───── Data excerpts ─────
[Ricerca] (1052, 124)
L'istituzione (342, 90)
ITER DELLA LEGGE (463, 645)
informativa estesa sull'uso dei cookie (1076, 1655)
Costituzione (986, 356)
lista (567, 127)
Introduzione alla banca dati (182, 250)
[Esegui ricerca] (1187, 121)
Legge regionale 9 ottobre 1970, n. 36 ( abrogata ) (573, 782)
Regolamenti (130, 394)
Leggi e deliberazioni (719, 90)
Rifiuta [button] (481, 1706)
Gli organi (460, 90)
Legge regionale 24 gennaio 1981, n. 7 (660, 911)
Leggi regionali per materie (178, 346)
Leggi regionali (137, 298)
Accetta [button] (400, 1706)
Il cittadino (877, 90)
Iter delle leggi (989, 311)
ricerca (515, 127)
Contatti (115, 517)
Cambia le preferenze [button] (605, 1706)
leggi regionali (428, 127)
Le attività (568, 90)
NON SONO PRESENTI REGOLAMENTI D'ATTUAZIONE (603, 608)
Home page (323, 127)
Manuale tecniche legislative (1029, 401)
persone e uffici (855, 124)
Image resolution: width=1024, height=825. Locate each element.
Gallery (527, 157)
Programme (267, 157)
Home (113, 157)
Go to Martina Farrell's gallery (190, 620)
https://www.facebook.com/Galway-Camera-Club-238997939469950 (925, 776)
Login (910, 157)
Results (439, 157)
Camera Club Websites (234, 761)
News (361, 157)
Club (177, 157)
─────
───── Data excerpts ─────
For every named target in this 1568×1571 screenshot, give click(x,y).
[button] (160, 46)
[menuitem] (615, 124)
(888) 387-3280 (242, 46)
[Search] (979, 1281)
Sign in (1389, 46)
─────
Task instructions: Say how many lines of the data above include the word "button", and add nothing further.

Output of the task: 4